In this case, the closure is scheduled to move from its current location of 64 to a new location of 16. So its forwarding pointer is set, and both references to it on the stack are also updated. The first tuple is already in its final position (starting at 0), so while its forwarding pointer is set, references to it do not change.

Compact

Finally, we travers the heap, starting from the beginning, and copy the values into their forwarding positions. Since all the internal pointers and stack pointers have been updated already, once the values are copied, the heap becomes consistent again. We track the last compacted address so that we can return the first free address—in this case 40—which will be returned and used as the new start of allocation. While doing so, we also zero out all of the GC words, so that the next time we mark the heap we have a fresh start.

I also highly recommend that you walk the rest of the heap and set the words to some special value. The given tests suggest overwriting each word with the value 0x0cab005e – the “caboose” of the heap. This will make it much easier when debugging to tell where the heap ends, and also stop a runaway algorithm from interpreting leftover heap data as live data accidentally.

Testing

This lab has you write tests both of the language and of the underlying garbage collection algorithm.

Testing the Language – This works mostly as before, except that there are a few additional forms for checking things relative to the garbage collector. The main program is parameterized over an integer argument that allows you to select the size of the heap in terms of (4-byte) words. This is exposed through the testing library as well, so you can write:

tgc "gctest" 10 "(1, 2)" "(1, 2)"

and this will run the test with a heap size of 10.

You can also test for specific errors, for example in the case that there will never be enough memory to fit the required data:

tgcerr "gctest" 10 "(1, (3, (4, 5)))" "Out of memory"

Finally, you can use tvgc to run a tgc test with valgrind, to improve errors on segfaults and check memory.

Testing The Collector – You can write tests for the garbage collector implementation itself in gctest.c, and run them with:

> make gctest
> ./gctest

This uses the CuTest testing framework for C, augmented with a testing procedure for arrays. You can read the given example to see how a test is set up: You can add new tests by creating a function of the same shape as TestMark, and adding it with a call to SUITE_ADD_TEST at the bottom.
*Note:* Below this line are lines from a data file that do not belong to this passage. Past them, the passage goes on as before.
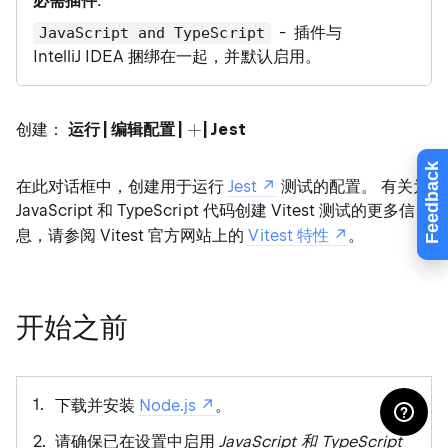
必需插件
:
- 插件与
JavaScript and TypeScript
IntelliJ IDEA 捆绑在一起，并默认启用。
创建：
运行 | 编辑配置 |
| Jest
Feedback
在此对话框中，创建用于运行
Jest
测试的配置。 有关为
JavaScript 和 TypeScript 代码创建 Vitest 测试的更多信
息，请参阅 Vitest 官方网站上的
Vitest 特性
。
开始之前
下载并安装
Node.js
。
请确保已在设置中启用
JavaScript 和 TypeScript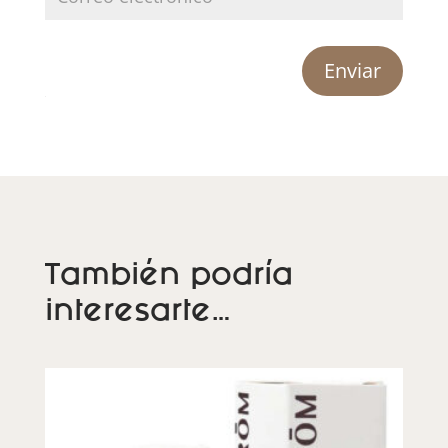
Enviar
También podría
interesarte…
The given test works by allocating arrays to represent the stack and heap, and calling mark, forward, and compact on them. The results are checked by building separate arrays to compare against the heap as it is altered after each step, with the CuAssertArrayEquals function. This function takes a test context (necessary boilerplate for the testing library), two arrays, and a length, and compares indices up to that length for equality. Be aware that it only reports one mismatch in the output.

Feel free to augment this function, or use the other testing functions in CuTest (see cutest-1.5/README.txt in the repo for the other functions) to test more.
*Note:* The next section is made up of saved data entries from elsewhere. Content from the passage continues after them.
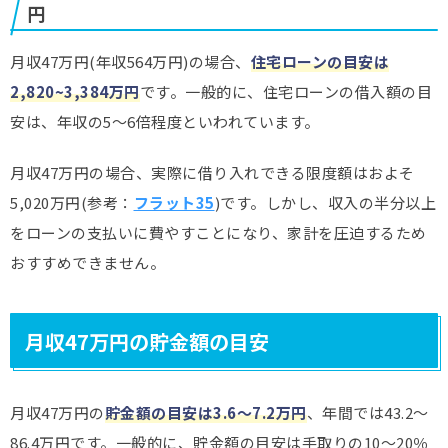
円
月収47万円(年収564万円)の場合、
住宅ローンの目安は
2,820~3,384万円
です。一般的に、住宅ローンの借入額の目
安は、年収の5～6倍程度といわれています。
月収47万円の場合、実際に借り入れできる限度額はおよそ
5,020万円(参考：
フラット35
)です。しかし、収入の半分以上
をローンの支払いに費やすことになり、家計を圧迫するため
おすすめできません。
月収47万円の貯金額の目安
月収47万円の
貯金額の目安は3.6
～7.2万円
、年間では43.2～
86.4万円です。一般的に、貯金額の目安は手取りの10～20％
Note that the given test will fail until you implement some of mark, forward, and compact, as they don't change the heap at all in their initial stubbed-out versions.

Printing – There's a helper, print_heap, defined for you in gc.c that takes an array and a number of elements to print, and prints them one per line like so:

  0/0x100df0: 0x5 (5)
  1/0x100df4: 0x0 (0)
  ...
  23/0x100e4c: 0x4 (4)
  24/0x100e50: 0xcab005e (212533342)

The first number is the 0-based index from the start of the array, and the second is the memory address. After the colon is the value, in hex form and in decimal form (in parentheses). This is a useful layout of information to have at a glance for interpreting the structure of the heap.

While automated testing and a debugger are both invaluable, sometimes there's just no substitute for pretty-printing the heap after each phase in a complicated test.